Now I readily admit that physicians have lost their altruism luster in the last few years. Emergency medicine is no different. Some ER groups overcharge, and aggressively rely on the out-of-network/balance bill play to pad revenues. EPs do tend to over-test, are in too much of a rush at the bedside, and prescribe when they should be giving reassurance, advice, and encouragement. Emergency care is expensive; and though shifting costs to make up for uncompensated care losses may be a necessary evil, it is still a kind of unauthorized and sometimes regressive form of taxation. Nonetheless, I still believe that the thing that attracts many of the best and brightest new medical school graduates to Emergency Medicine Residency programs is the same altruistic inclination that keeps older EPs coming back to do another Friday night shift in the ER.

Some physicians volunteer, many don't. Some physicians provide a significant amount of charity care, others hardly any. Some physicians are very selective about the patients they are willing to treat, while quite a few open their office or operative schedules to whomever comes their way. However, EVERY emergency physician, no matter where they practice, treats EVERY patient who comes to the ER, and provides care to a substantial number of patients that most physicians prefer to avoid altogether: the dangerously combative sociopath, the disorderly drunk, the abusive addict, the neglected, demented, odoriferous, impacted, foul-mouthed, and incredibly foolish. Emergency physicians as a group provide more charity care than any other specialty, to patients they rarely get to know, and 60 percent of the time they do it on nights, weekends and holidays.
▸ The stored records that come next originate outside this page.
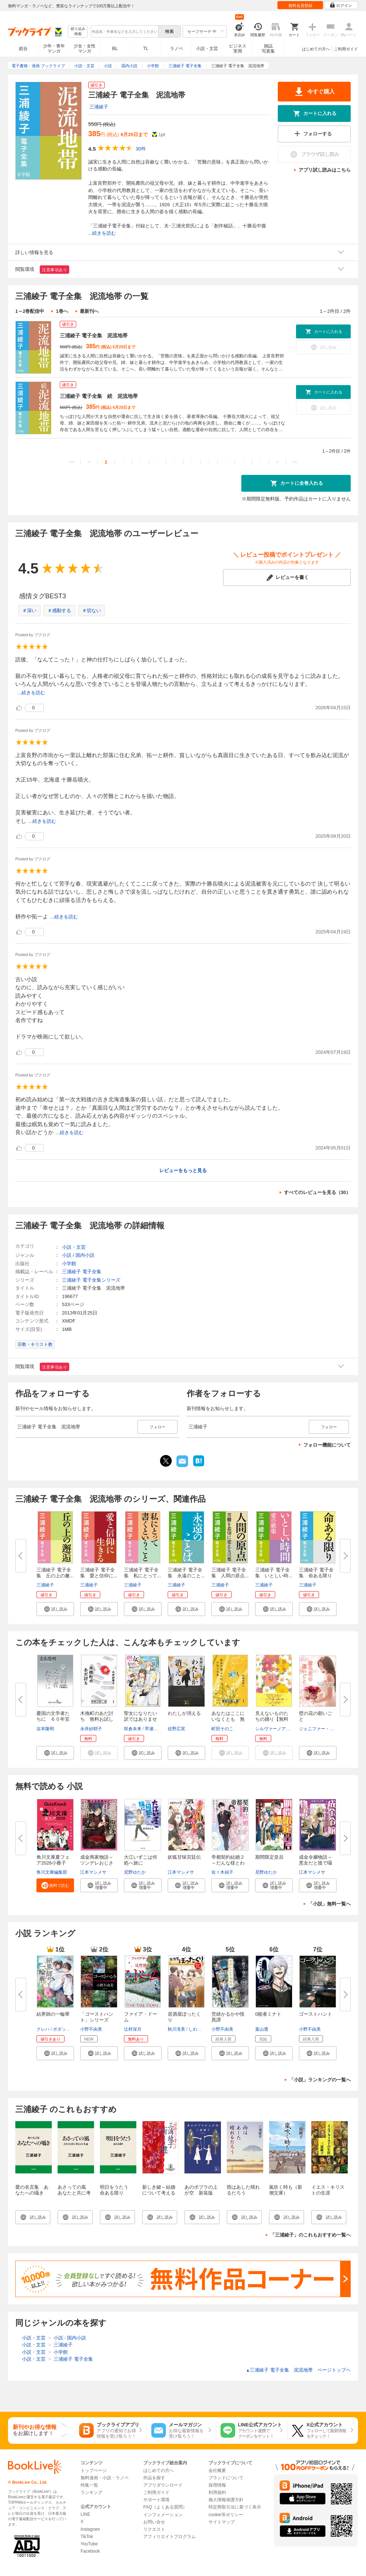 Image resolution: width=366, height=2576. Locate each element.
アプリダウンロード (163, 2485)
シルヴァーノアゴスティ (279, 1728)
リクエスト (154, 2529)
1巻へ (62, 311)
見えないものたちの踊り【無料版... (271, 1719)
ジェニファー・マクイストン (327, 1728)
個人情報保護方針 (226, 2499)
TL (145, 48)
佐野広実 (176, 1728)
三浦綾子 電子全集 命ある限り (316, 1572)
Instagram (90, 2529)
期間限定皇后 (269, 1857)
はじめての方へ (316, 49)
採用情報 (217, 2485)
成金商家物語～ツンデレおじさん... (96, 1862)
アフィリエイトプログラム (169, 2536)
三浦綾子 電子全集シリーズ (91, 1280)
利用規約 (217, 2492)
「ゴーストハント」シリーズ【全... (96, 2019)
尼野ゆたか (135, 1872)
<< (71, 462)
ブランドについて (226, 2477)
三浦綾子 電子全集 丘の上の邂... (55, 1572)
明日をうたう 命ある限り (116, 2190)
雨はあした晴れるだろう (243, 2190)
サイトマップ (222, 2522)
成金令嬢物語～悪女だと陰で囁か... (315, 1862)
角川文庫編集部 (51, 1872)
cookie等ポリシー (226, 2514)
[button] (55, 1609)
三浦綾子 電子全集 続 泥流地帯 (99, 396)
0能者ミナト (268, 2014)
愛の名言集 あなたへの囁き (31, 2190)
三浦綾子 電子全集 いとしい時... (273, 1572)
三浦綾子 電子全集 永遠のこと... (186, 1572)
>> (294, 462)
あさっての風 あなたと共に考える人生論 (74, 2192)
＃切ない (91, 610)
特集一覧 (89, 2485)
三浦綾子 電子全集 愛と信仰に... (98, 1572)
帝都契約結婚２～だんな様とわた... (228, 1862)
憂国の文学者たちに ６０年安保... (53, 1719)
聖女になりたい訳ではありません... (140, 1719)
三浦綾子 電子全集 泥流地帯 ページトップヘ (298, 2370)
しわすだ (197, 2029)
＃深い (29, 610)
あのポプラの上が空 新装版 (201, 2190)
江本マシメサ (93, 1872)
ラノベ (176, 48)
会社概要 (217, 2470)
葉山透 (261, 2029)
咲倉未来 (132, 1728)
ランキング (91, 2492)
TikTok (87, 2536)
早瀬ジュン (156, 1728)
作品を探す (154, 2477)
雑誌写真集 (268, 48)
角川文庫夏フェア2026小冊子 (53, 1860)
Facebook (90, 2551)
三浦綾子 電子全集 (81, 1271)
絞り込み (78, 32)
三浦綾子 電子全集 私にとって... (142, 1572)
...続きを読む (102, 233)
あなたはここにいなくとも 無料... (228, 1719)
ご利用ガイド (346, 49)
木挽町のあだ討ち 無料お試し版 (96, 1719)
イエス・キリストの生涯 (327, 2190)
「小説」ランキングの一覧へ (320, 2079)
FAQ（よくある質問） (165, 2507)
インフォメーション (163, 2514)
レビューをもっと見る (183, 1170)
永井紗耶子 (91, 1728)
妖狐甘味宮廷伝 (184, 1857)
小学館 (69, 1263)
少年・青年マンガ (54, 48)
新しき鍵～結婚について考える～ (158, 2192)
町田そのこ (222, 1728)
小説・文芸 (207, 48)
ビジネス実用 (237, 48)
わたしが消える (184, 1713)
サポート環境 (156, 2499)
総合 (23, 48)
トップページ (94, 2470)
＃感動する (59, 610)
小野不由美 (91, 2029)
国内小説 (84, 1255)
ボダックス (64, 2029)
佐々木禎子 (222, 1872)
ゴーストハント (315, 2014)
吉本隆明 (45, 1728)
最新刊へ (89, 311)
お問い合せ (154, 2522)
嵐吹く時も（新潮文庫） (285, 2190)
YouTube (89, 2543)
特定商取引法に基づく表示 (235, 2507)
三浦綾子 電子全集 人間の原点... (230, 1572)
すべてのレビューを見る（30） (317, 1192)
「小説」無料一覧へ (329, 1904)
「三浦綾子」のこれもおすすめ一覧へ (310, 2235)
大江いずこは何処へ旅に (140, 1860)
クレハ (43, 2029)
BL (115, 48)
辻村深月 (132, 2029)
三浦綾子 (98, 107)
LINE (85, 2514)
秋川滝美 (176, 2029)
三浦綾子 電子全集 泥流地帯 (94, 335)
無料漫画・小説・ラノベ (105, 2477)
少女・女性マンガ (85, 48)
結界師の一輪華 (53, 2014) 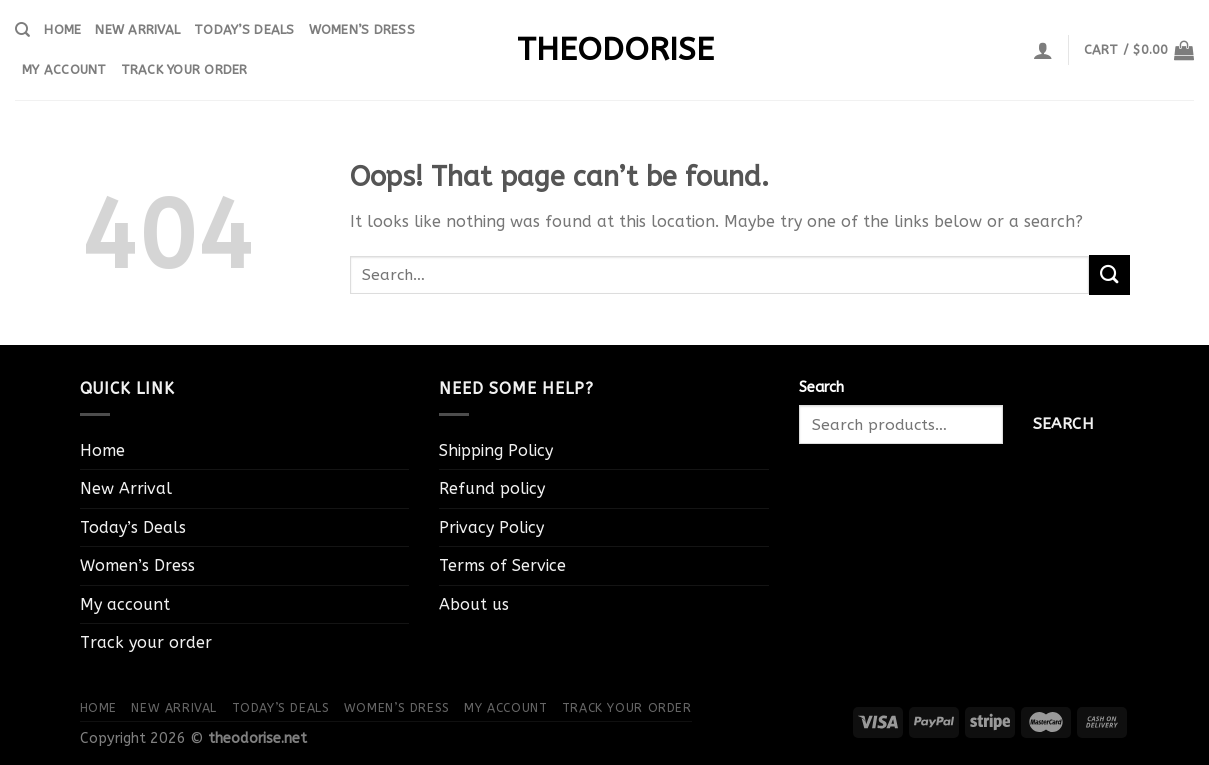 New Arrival (137, 29)
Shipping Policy (496, 450)
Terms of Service (502, 565)
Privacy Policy (491, 527)
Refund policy (492, 488)
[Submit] (1109, 274)
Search (821, 387)
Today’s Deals (244, 29)
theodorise (605, 50)
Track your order (184, 69)
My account (64, 69)
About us (474, 604)
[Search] (22, 30)
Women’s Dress (362, 29)
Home (62, 29) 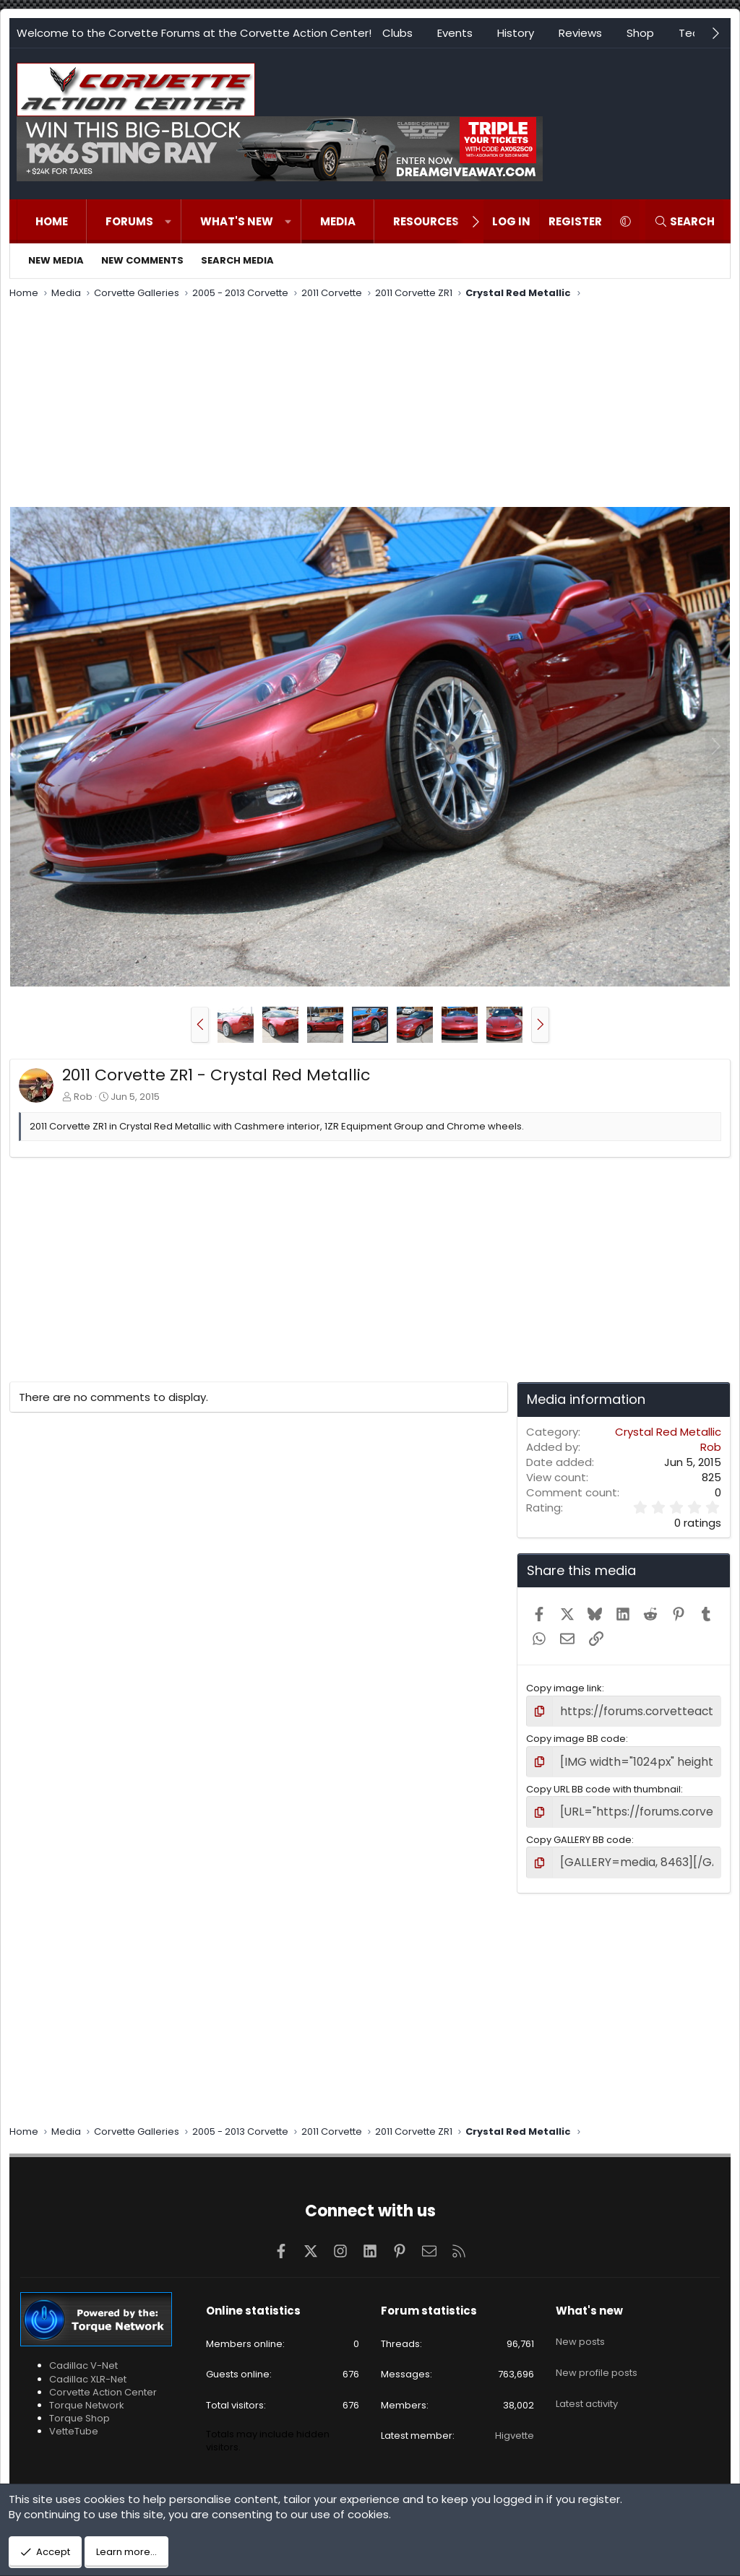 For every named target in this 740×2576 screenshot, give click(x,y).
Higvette (514, 2425)
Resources (426, 221)
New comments (142, 260)
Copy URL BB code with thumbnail (603, 1784)
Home (51, 221)
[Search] (684, 221)
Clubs (397, 32)
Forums (129, 221)
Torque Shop (79, 2408)
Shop (640, 32)
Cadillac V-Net (83, 2355)
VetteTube (73, 2421)
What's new (236, 221)
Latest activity (587, 2377)
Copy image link (564, 1688)
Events (455, 32)
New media (56, 260)
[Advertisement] (370, 405)
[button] (168, 221)
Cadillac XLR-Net (87, 2368)
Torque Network (86, 2395)
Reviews (580, 32)
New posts (580, 2325)
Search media (237, 260)
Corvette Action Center (103, 2382)
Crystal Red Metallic (668, 1431)
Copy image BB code (576, 1736)
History (515, 32)
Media (338, 221)
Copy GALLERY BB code (579, 1832)
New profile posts (596, 2351) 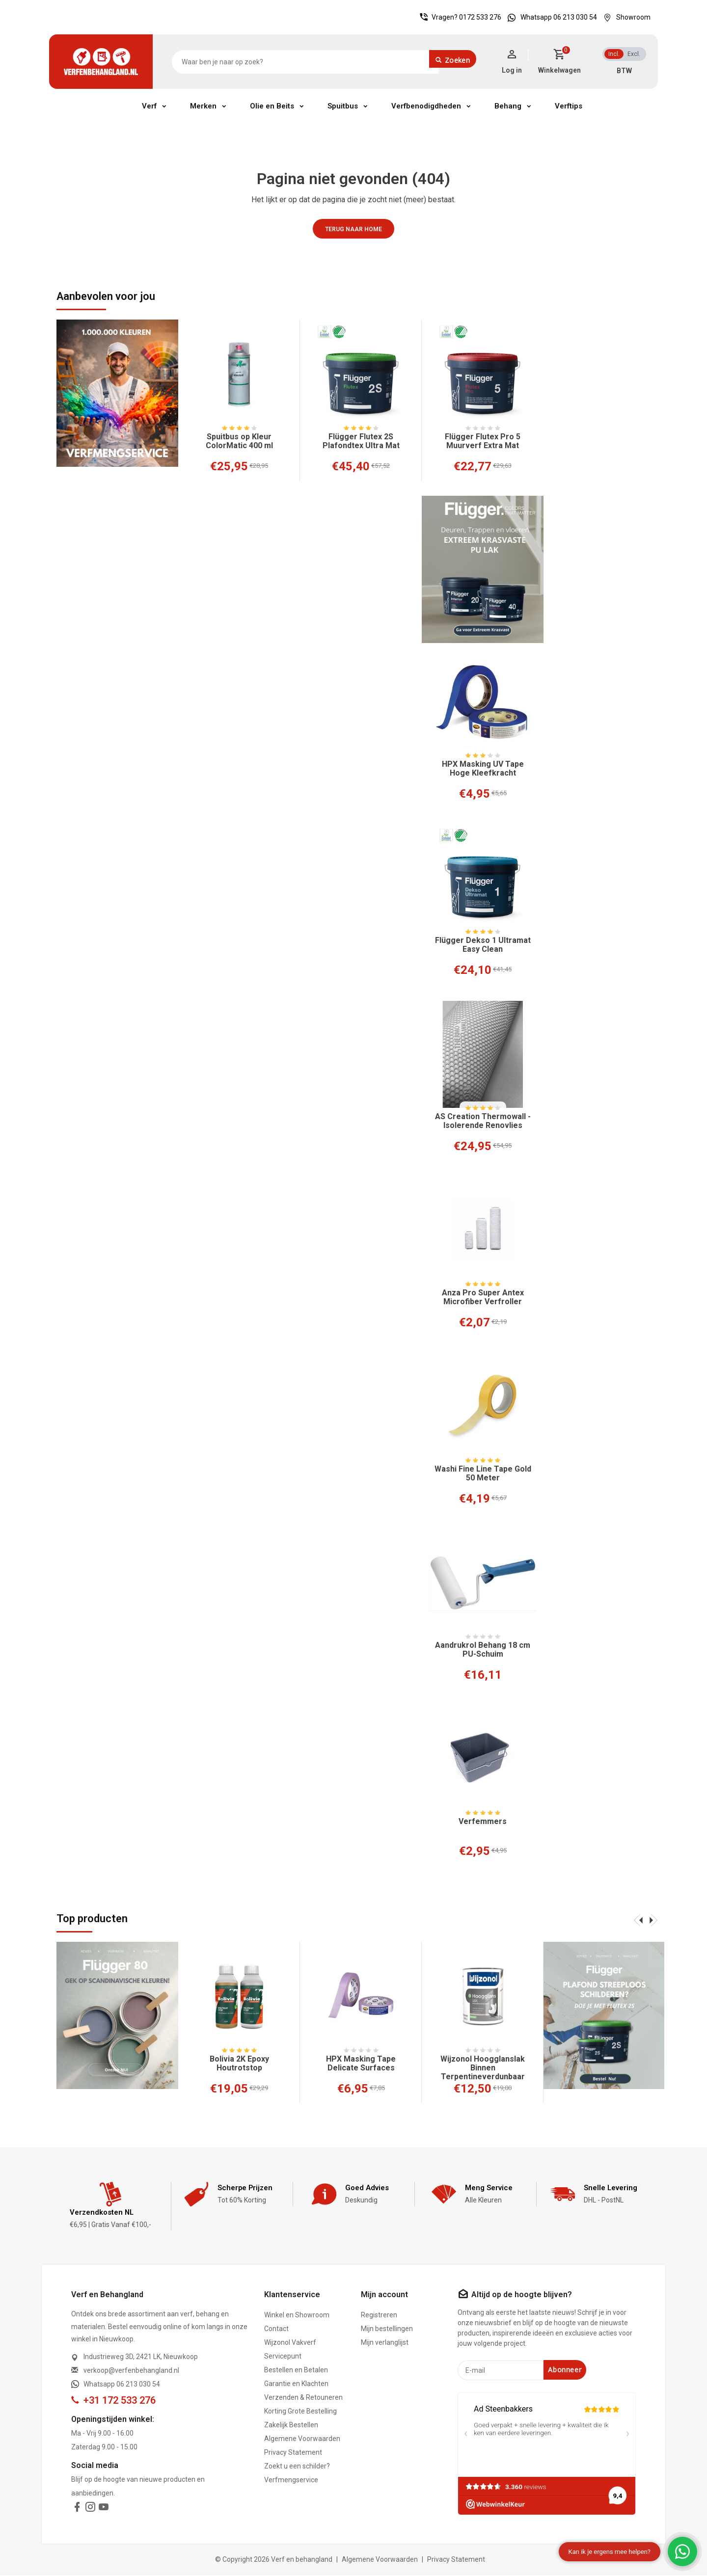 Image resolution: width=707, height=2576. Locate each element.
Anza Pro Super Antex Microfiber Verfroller (483, 1297)
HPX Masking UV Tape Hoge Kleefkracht (483, 769)
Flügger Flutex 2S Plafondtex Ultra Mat (361, 441)
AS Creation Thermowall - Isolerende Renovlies (483, 1121)
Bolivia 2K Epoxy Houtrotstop (239, 2063)
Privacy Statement (293, 2453)
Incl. (614, 54)
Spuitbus (342, 106)
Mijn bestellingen (387, 2330)
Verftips (568, 106)
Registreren (379, 2316)
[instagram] (90, 2509)
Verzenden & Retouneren (303, 2398)
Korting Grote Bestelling (300, 2412)
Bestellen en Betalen (296, 2371)
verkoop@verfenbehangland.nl (131, 2371)
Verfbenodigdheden (426, 106)
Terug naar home (353, 229)
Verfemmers (483, 1821)
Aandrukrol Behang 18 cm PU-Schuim (482, 1650)
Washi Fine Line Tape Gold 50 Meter (483, 1473)
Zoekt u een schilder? (297, 2467)
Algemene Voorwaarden (302, 2439)
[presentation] (638, 1920)
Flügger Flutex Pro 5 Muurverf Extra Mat (482, 441)
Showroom (624, 17)
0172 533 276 (480, 17)
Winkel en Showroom (296, 2316)
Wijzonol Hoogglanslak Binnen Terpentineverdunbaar (482, 2068)
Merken (203, 106)
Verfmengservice (291, 2481)
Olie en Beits (272, 106)
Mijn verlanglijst (384, 2343)
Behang (507, 106)
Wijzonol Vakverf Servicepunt (290, 2350)
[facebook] (77, 2509)
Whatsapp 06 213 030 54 (550, 17)
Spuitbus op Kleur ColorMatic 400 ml (239, 441)
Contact (276, 2330)
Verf (149, 106)
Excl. (633, 54)
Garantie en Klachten (296, 2384)
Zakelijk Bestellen (291, 2426)
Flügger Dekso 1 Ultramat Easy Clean (483, 945)
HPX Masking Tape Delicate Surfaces (361, 2063)
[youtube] (103, 2509)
EPs are among the first to be exposed to contagious diseases in an epidemic, and will be among the first to treat those who are contaminated with lethal radioactive materials or toxins in a terrorist attack. The stress of managing severe trauma or dealing with parents devastated by sudden infant death syndrome is not the only thing that contributes to burn-out for emergency physicians: it is the taxing, and under-appreciated, day in and day out role of the overwhelmed safety net provider trying to plug the gaps in a failing health care system fraught with unrealistic expectations, threats of malpractice suits, and the constant exposure to barely controlled chaos that makes ER practice so challenging. It wasn't that long ago when EPs were recognized by legislators and policy makers as the "white hat" doctors. Now, EPs are seen as overutilizers of expensive resources, whose efforts to reduce ER wait times and improve patient satisfaction in the ED are derided because these things "encourage Medicaid patients to use the ER inappropriately." Inexplicably to most emergency physicians, and despite significant advancements in the practice, the shine on the apple of emergency medicine is fading.

Fortunately, millions of patients continue to value the ER as an important health care resource; but a society that fails to acknowledge or appreciate altruism is destined to extinguish that behavior over time, regardless of how well the neurotransmitters work.